[Items from a data source]
▼▼▼

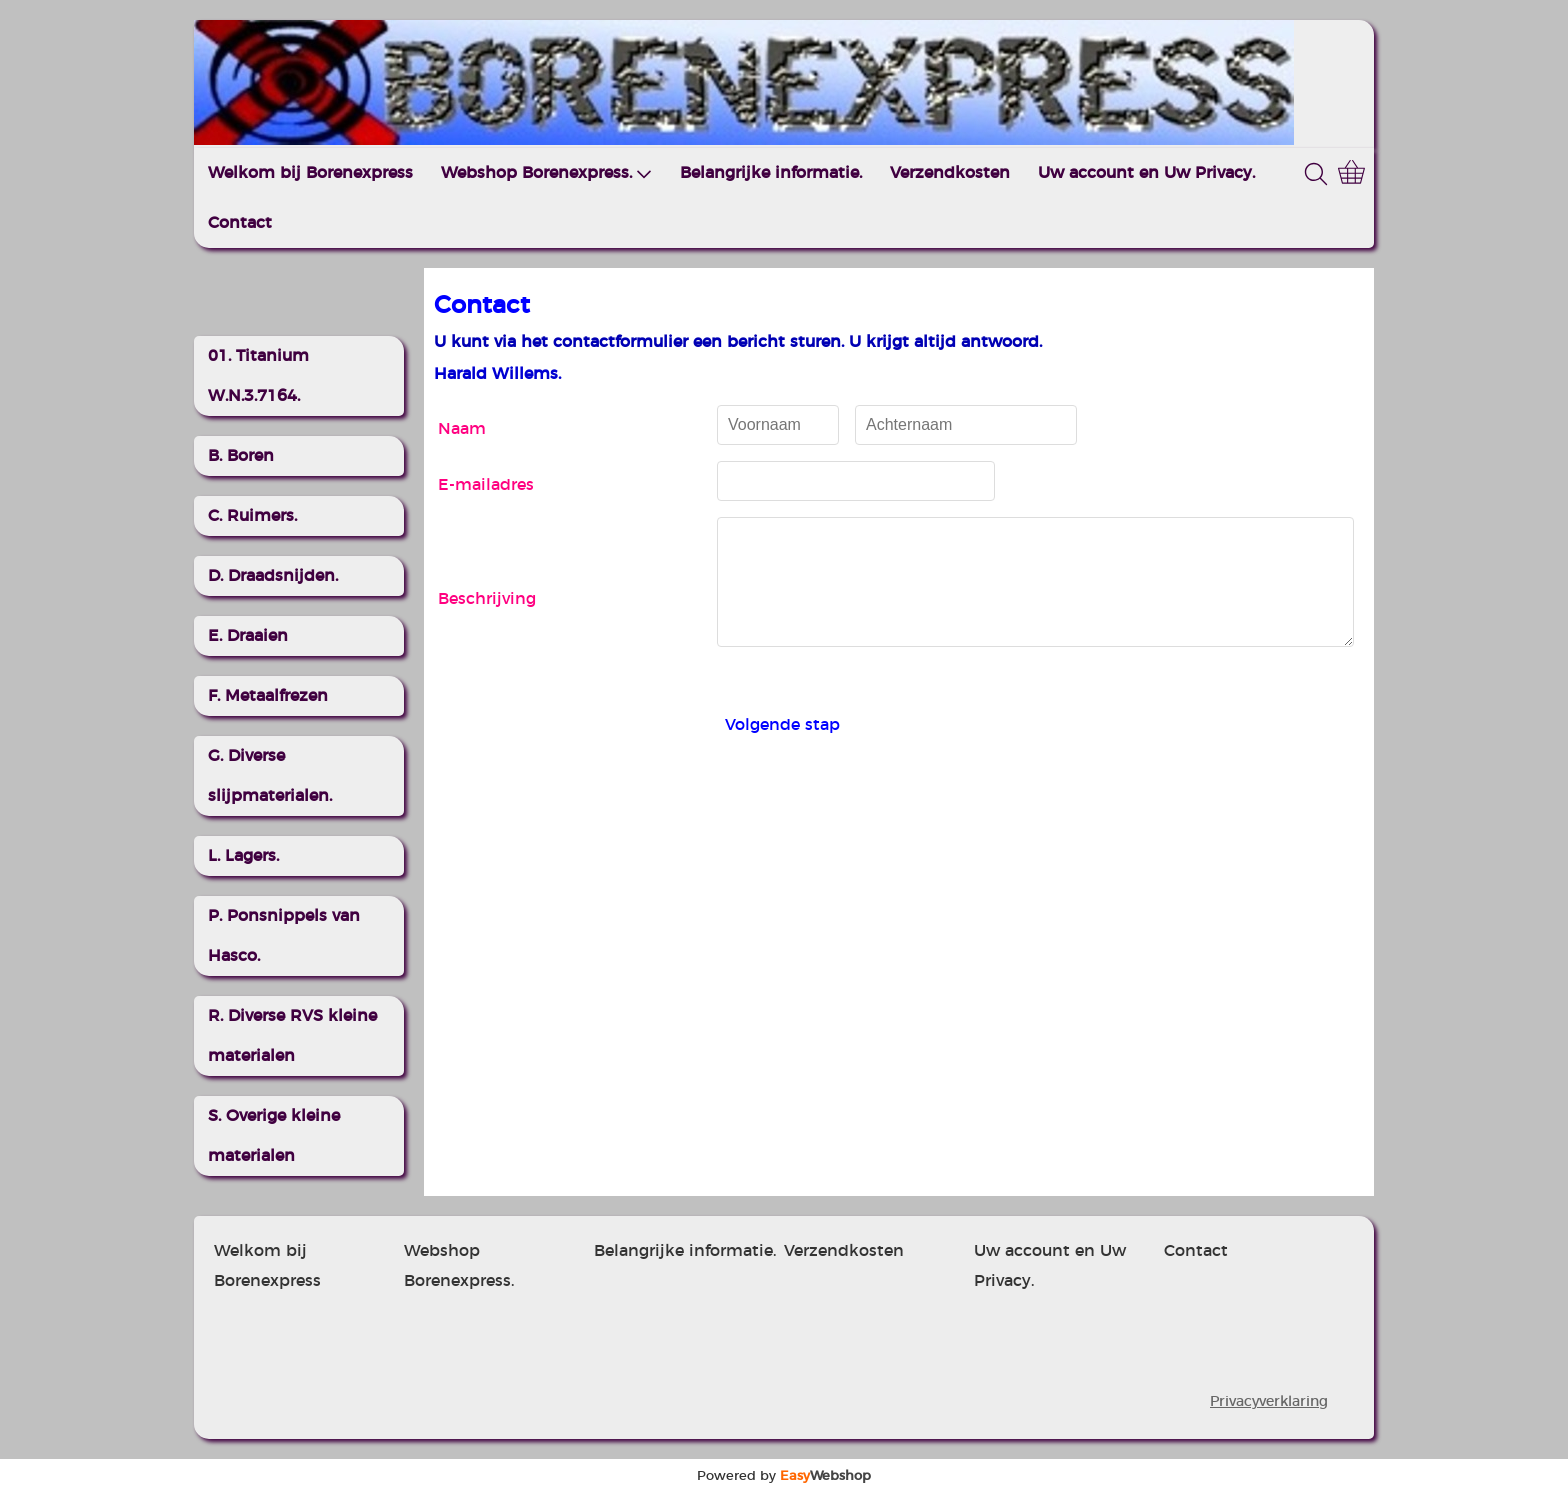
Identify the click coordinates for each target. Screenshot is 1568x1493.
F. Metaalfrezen (268, 696)
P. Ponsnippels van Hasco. (284, 936)
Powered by (784, 1476)
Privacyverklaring (1269, 1401)
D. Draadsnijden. (273, 576)
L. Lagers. (243, 856)
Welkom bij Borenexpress (310, 173)
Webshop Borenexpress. (546, 173)
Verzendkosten (950, 173)
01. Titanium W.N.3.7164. (258, 376)
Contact (240, 223)
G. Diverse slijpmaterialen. (270, 776)
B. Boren (241, 456)
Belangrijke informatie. (771, 173)
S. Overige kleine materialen (274, 1136)
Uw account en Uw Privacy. (1146, 173)
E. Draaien (248, 636)
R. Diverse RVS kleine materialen (292, 1036)
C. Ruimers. (252, 516)
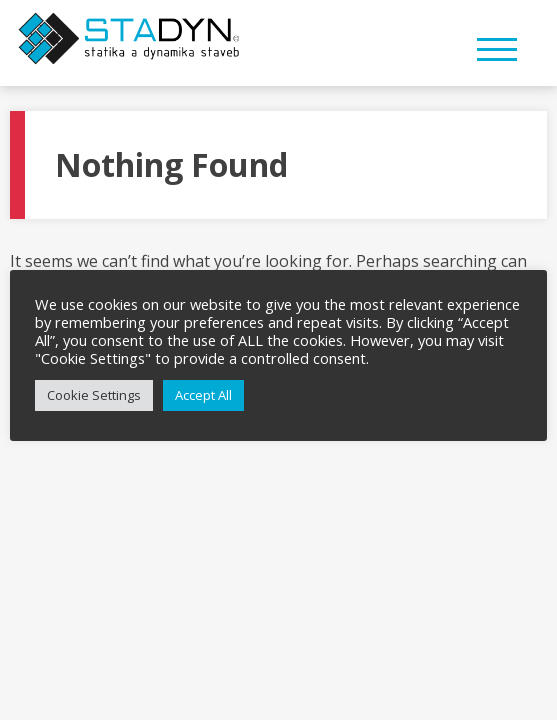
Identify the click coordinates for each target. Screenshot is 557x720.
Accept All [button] (203, 395)
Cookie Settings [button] (94, 395)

▲▲▲

Try it | Once the pictures are removed, set down what remains of the entries above exactly.

Answer |
Identify the click coordinates for each target. Screenshot is 1568x1493.
F. Metaalfrezen (268, 696)
P. Ponsnippels van Hasco. (284, 936)
Powered by (784, 1476)
Privacyverklaring (1269, 1401)
D. Draadsnijden. (273, 576)
L. Lagers. (243, 856)
Welkom bij Borenexpress (310, 173)
Webshop Borenexpress. (546, 173)
Verzendkosten (950, 173)
01. Titanium W.N.3.7164. (258, 376)
Contact (240, 223)
G. Diverse slijpmaterialen. (270, 776)
B. Boren (241, 456)
Belangrijke informatie. (771, 173)
S. Overige kleine materialen (274, 1136)
Uw account en Uw Privacy. (1146, 173)
E. Draaien (248, 636)
R. Diverse RVS kleine materialen (292, 1036)
C. Ruimers. (252, 516)
Identify the click coordinates for each target. Screenshot is 557x720.
Accept All [button] (203, 395)
Cookie Settings [button] (94, 395)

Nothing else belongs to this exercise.